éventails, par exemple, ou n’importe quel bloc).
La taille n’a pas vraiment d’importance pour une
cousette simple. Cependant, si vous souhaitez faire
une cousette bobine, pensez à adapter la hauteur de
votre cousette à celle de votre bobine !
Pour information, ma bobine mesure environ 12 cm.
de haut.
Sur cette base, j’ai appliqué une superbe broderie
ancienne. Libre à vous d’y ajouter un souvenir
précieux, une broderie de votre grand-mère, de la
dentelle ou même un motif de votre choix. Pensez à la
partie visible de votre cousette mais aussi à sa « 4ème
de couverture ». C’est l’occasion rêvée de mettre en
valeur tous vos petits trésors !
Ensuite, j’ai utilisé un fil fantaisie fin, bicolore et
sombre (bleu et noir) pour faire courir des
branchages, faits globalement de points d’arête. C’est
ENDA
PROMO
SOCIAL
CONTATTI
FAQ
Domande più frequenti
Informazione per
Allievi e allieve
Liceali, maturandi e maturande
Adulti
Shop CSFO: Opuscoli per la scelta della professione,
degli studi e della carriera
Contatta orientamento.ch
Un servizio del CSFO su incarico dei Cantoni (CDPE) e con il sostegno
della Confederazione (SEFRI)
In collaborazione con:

# # # # # # #

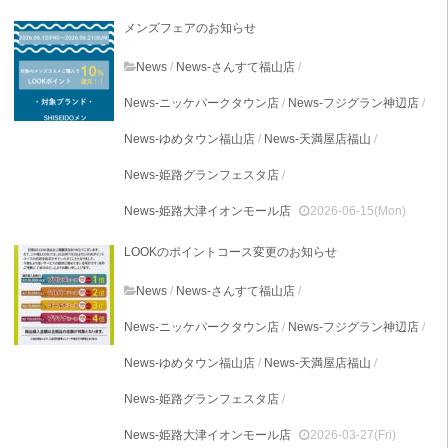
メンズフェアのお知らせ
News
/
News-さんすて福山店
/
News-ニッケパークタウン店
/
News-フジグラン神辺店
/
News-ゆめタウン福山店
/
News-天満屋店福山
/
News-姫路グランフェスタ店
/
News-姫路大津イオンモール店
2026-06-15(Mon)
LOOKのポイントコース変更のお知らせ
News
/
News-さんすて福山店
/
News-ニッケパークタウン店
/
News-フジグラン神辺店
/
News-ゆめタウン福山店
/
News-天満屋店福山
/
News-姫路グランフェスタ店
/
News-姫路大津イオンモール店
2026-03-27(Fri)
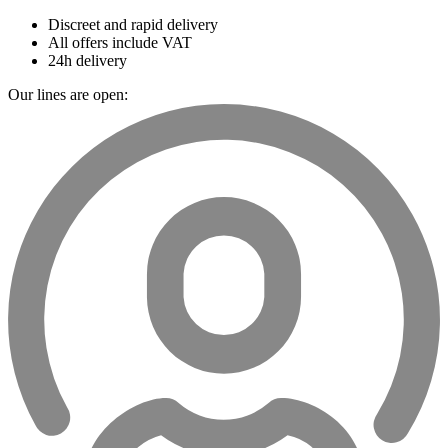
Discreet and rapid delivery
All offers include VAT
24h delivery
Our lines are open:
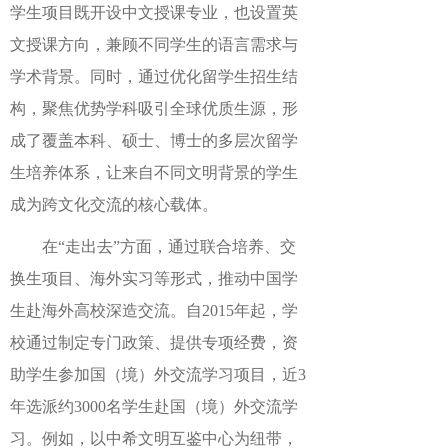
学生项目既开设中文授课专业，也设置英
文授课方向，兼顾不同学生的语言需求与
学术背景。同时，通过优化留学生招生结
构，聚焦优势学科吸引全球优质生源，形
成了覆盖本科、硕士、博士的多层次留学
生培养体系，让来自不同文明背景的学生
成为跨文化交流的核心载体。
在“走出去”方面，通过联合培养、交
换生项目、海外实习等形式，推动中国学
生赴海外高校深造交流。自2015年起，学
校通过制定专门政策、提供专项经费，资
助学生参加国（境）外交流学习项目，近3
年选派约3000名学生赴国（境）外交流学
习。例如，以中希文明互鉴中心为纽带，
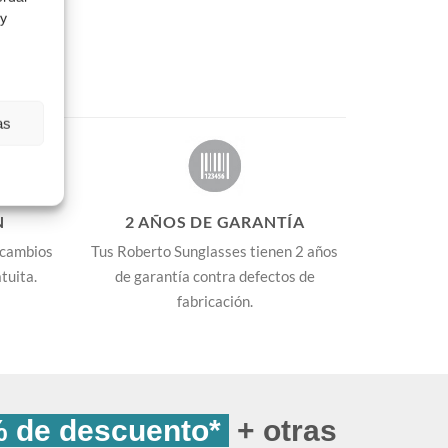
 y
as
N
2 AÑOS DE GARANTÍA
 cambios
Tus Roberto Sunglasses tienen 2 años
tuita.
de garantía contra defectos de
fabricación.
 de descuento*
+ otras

# # # # # # #

Whenever the string "cousette" shows up in a line of the entries, copy that line.

— Solution to this task —
cousette simple. Cependant, si vous souhaitez faire
une cousette bobine, pensez à adapter la hauteur de
votre cousette à celle de votre bobine !
partie visible de votre cousette mais aussi à sa « 4ème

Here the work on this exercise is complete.